Though many of us are familiar with online dating, every once in a while it's good to approach it with a new perspective. The most important aspect of the process is your introduction, or your profile. Many people don't understand its importance, but it is the gateway to attracting the right person to you. The best strategy I've found is keeping your profile current, logging in regularly, and responding quickly to emails and communications.

We all get discouraged sometimes, but it is possible to enjoy the process and have an easier time while online dating. Here are some basic do's and don'ts to help make your online search as fruitful as possible:

DO: have a friend or two read your profile and give suggestions. Be open to their comments, because they want to see you happy and can give you perspective on how others may perceive you.

DO: find a single friend to join you in your online dating search. It's much more fun to share stories and compare notes with people, as well as getting some encouragement to "get out there" and date.

DO: change your profile pictures on a regular basis. Like your Facebook photos, profile pictures are important and should stay current. Have a friend photograph you doing something interesting rather than just posing. Also, try to have a variety of shots, including a full body shot.
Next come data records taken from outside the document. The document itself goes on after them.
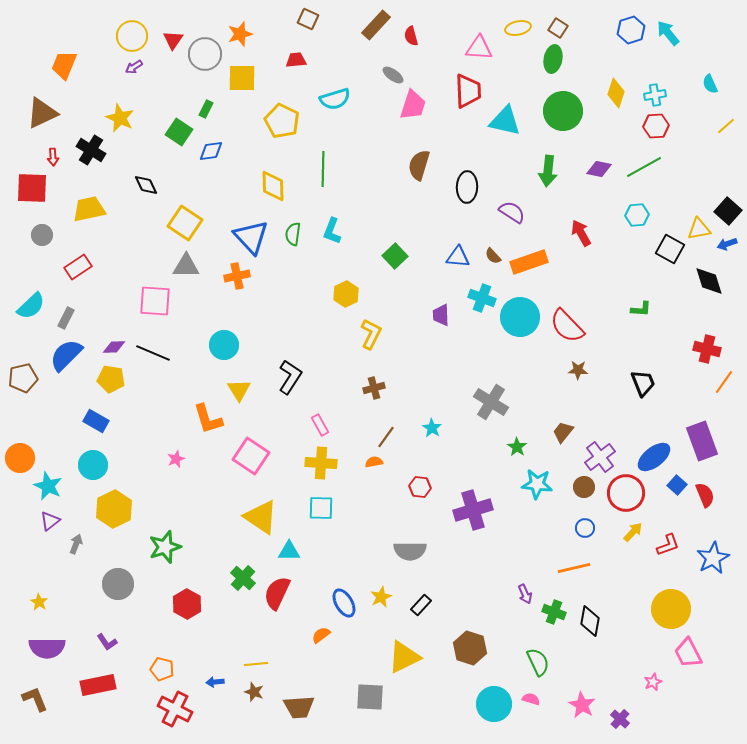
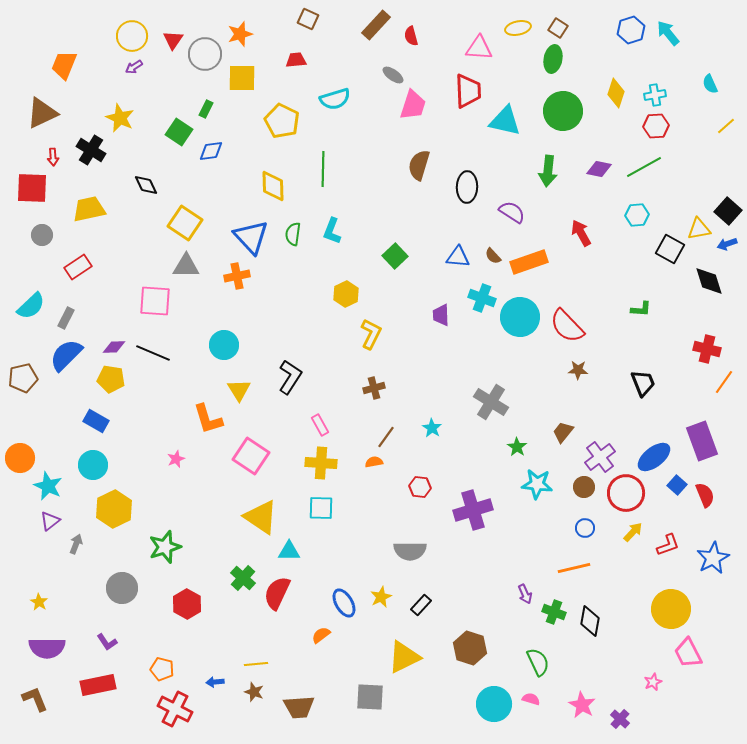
gray circle at (118, 584): moved 4 px right, 4 px down
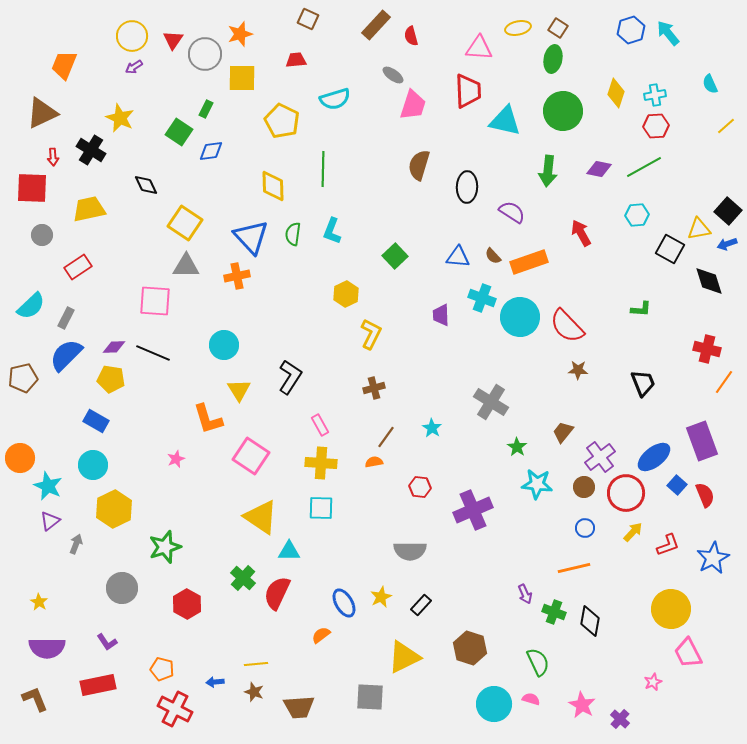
purple cross at (473, 510): rotated 6 degrees counterclockwise
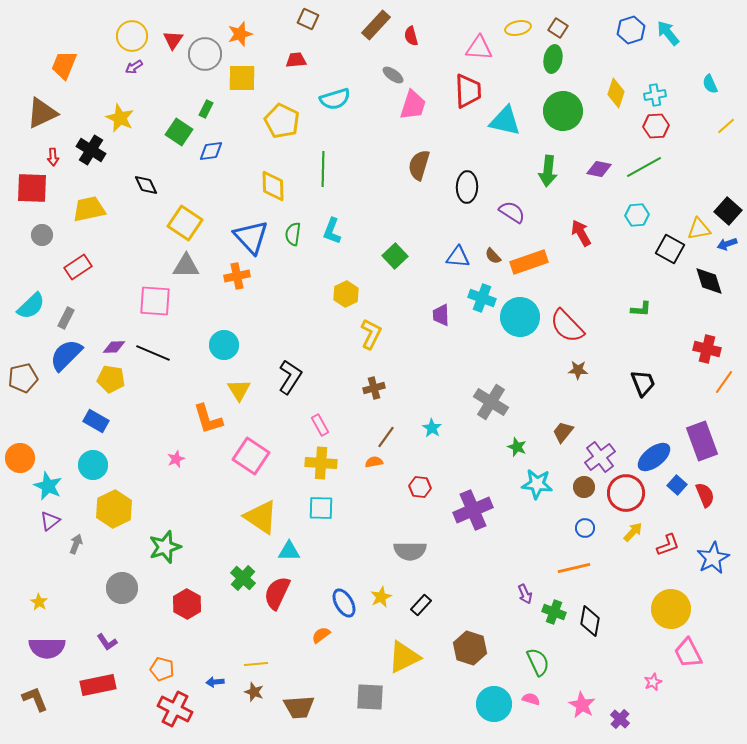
green star at (517, 447): rotated 12 degrees counterclockwise
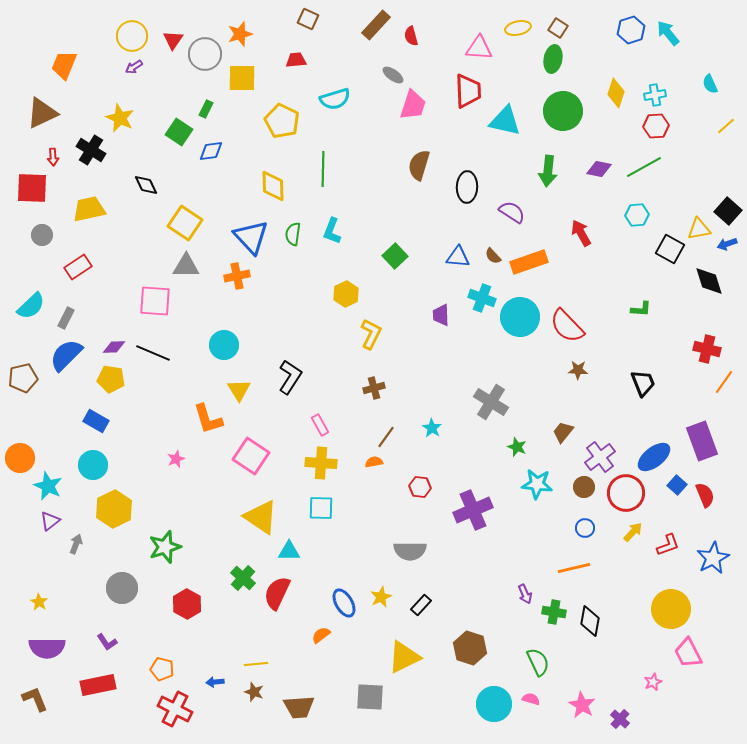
green cross at (554, 612): rotated 10 degrees counterclockwise
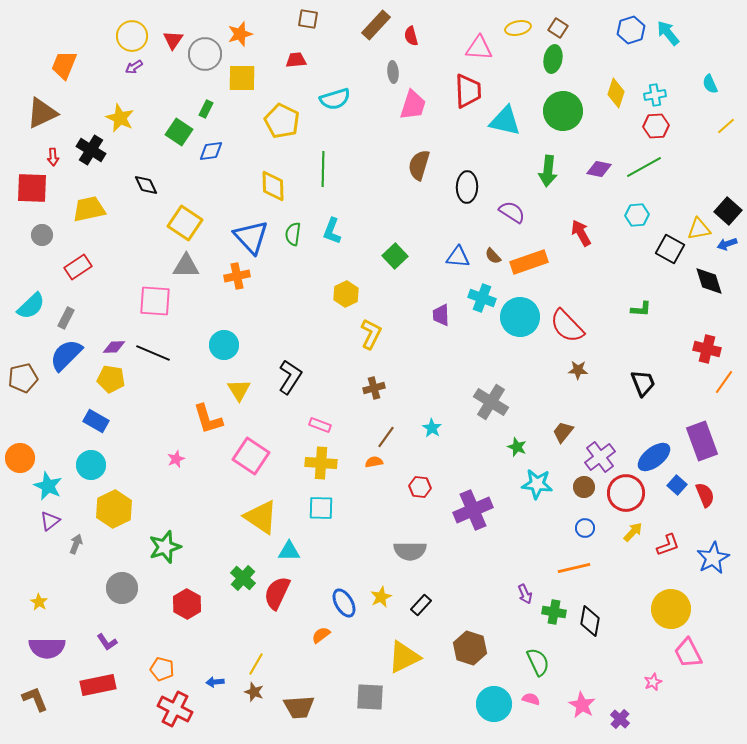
brown square at (308, 19): rotated 15 degrees counterclockwise
gray ellipse at (393, 75): moved 3 px up; rotated 50 degrees clockwise
pink rectangle at (320, 425): rotated 40 degrees counterclockwise
cyan circle at (93, 465): moved 2 px left
yellow line at (256, 664): rotated 55 degrees counterclockwise
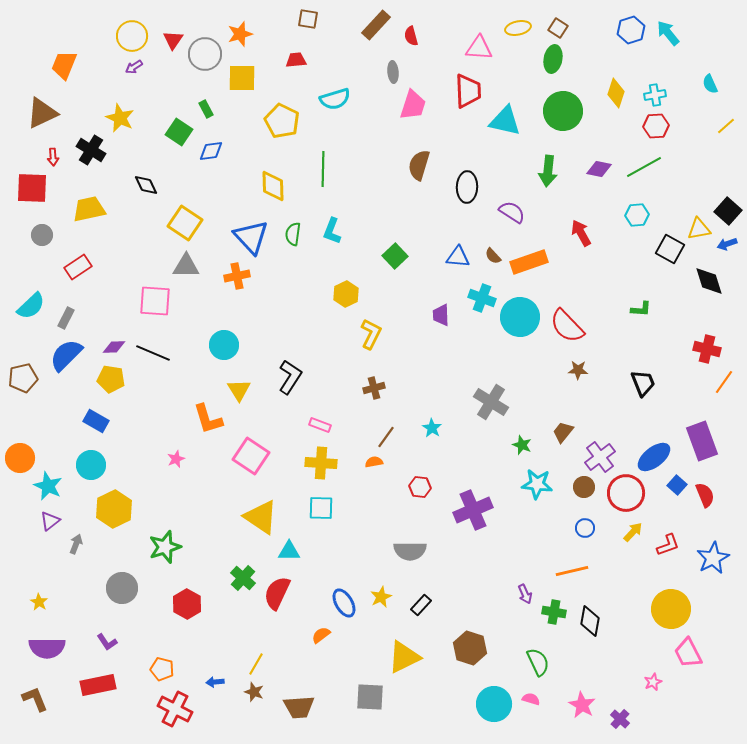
green rectangle at (206, 109): rotated 54 degrees counterclockwise
green star at (517, 447): moved 5 px right, 2 px up
orange line at (574, 568): moved 2 px left, 3 px down
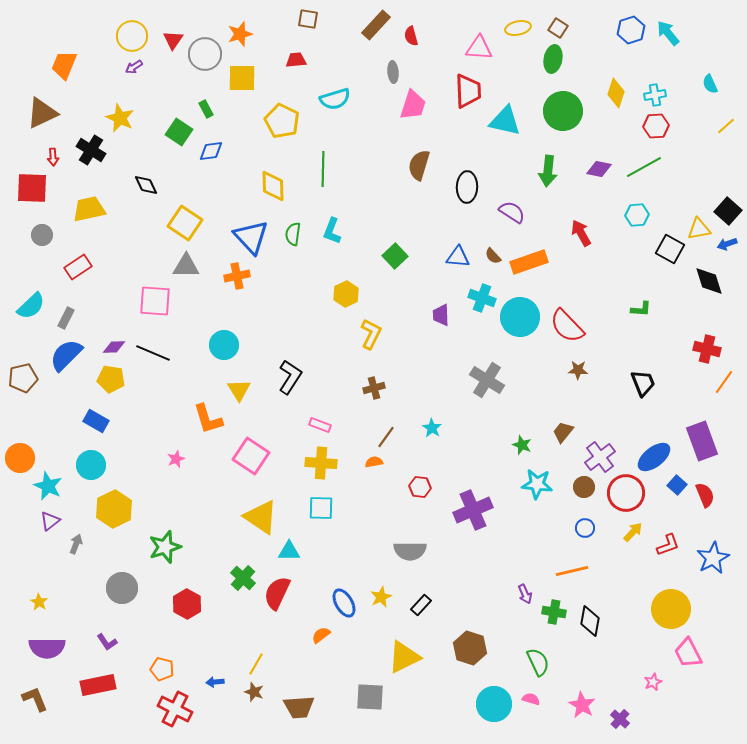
gray cross at (491, 402): moved 4 px left, 22 px up
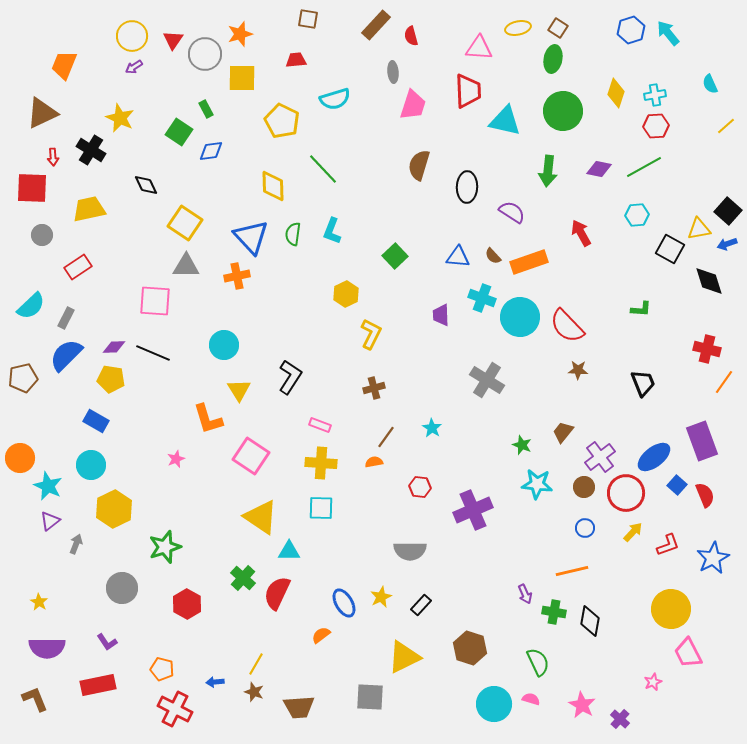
green line at (323, 169): rotated 44 degrees counterclockwise
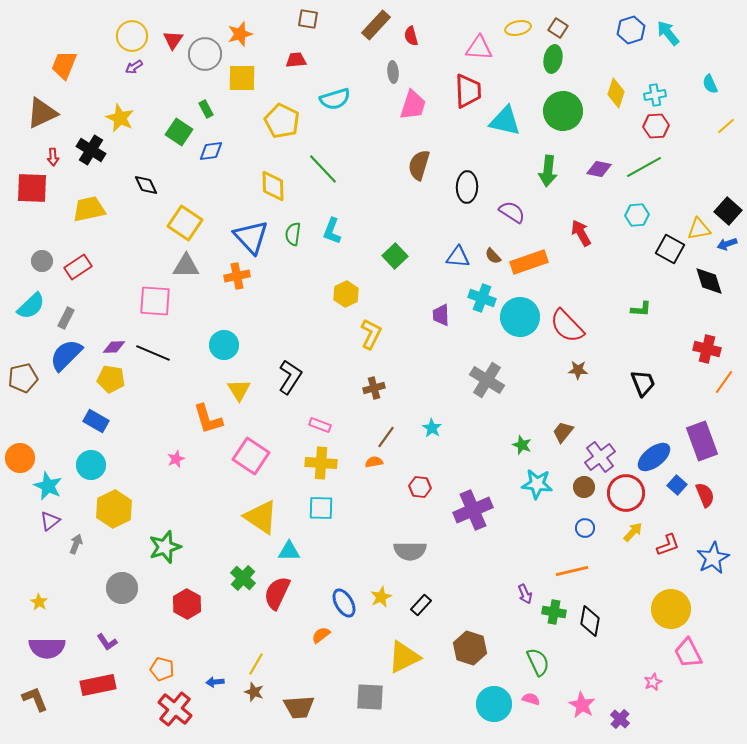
gray circle at (42, 235): moved 26 px down
red cross at (175, 709): rotated 12 degrees clockwise
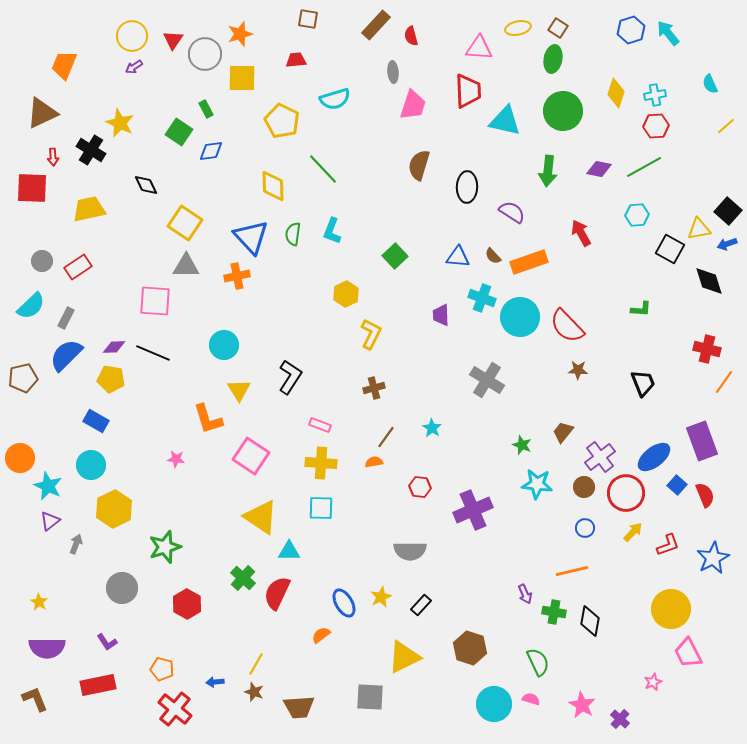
yellow star at (120, 118): moved 5 px down
pink star at (176, 459): rotated 30 degrees clockwise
DO: use a profile name that expresses who you are. Instead of going for sexy (SexyGirl1 doesn't really appeal in any specific way), try associating your handle with something you like (LinaTravel or Luv2Cook for example).

DON'T: be intimidating. Men like to pursue and flirt. If you demand responses or state in your profile such warnings as "no drama" or "no cheaters", it sends the wrong message out (i.e. you are high maintenance or you have a lot of baggage). Be light, flirtatious, and discuss your interests. Ask questions and get to know him. Leave your past relationships behind.